Evidence for a liquid silicate layer atop the Martian core

Understanding the internal structure and composition of Mars is crucial for deciphering its formation and evolution. Previous seismic studies using InSight data suggested a large, low-density core (6.0–6.3 g cm⁻³), implying significant light element enrichment (S, C, O, H). This low density poses a challenge, as the abundance of these volatile elements in Mars's likely building blocks (chondritic meteorites) is insufficient to explain such a large density deficit. The main research question is whether the initially proposed model of a large, low-density core is consistent with all available data (seismic, geophysical, and cosmochemical).
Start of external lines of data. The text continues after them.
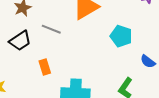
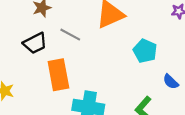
orange rectangle: (45, 67) -> (58, 75), size x1.8

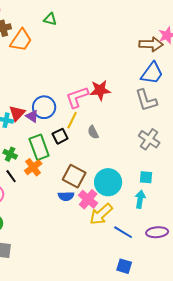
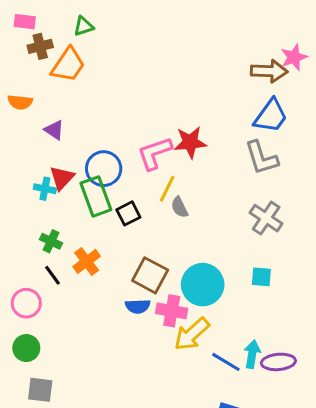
green triangle: (50, 19) -> (84, 26), moved, turned -32
purple triangle: (32, 116) -> (54, 130), moved
yellow line: (72, 120) -> (167, 189), moved
green rectangle: (39, 147) -> (96, 196), moved
pink cross: (88, 199) -> (172, 311), turned -30
cyan arrow: (140, 199) -> (252, 354), moved

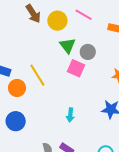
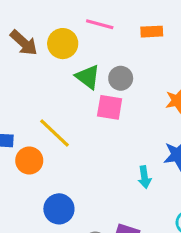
cyan arrow: (70, 115) -> (145, 177), moved
blue circle: (16, 121) -> (59, 209), moved

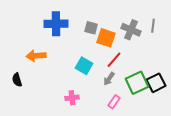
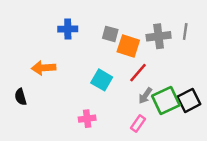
blue cross: (56, 24) -> (68, 29), size x0.7
gray cross: (131, 30) -> (159, 36), turned -30
gray arrow: (109, 79) -> (145, 96), moved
The purpose of this study is to reconcile the conflicting data by proposing a new model of Mars's interior. The importance lies in providing a more accurate representation of Mars's internal structure that can be used to test and refine theories of planetary formation and evolution. A more accurate model allows for a better understanding of Mars's geological history, including processes like core formation, mantle differentiation, and volcanic activity.

Previous estimates of Martian core composition have relied primarily on geochemical arguments or on seismic and geophysical observations focused on the mean core density and tidal response. However, these methods have limitations. Geochemical models struggle with variability and poor constraints on volatile element abundances in Martian precursor materials. Seismic studies using core-transiting phases provided estimates of core size and density, but could not directly constrain composition. The abundance and identity of light elements within Mars's core remained uncertain due to the limitations of both geochemical and earlier seismic interpretations. The availability of more comprehensive seismic data, and advancements in ab initio modeling of material properties under high pressure and temperature, provided a new opportunity to refine Mars's core model.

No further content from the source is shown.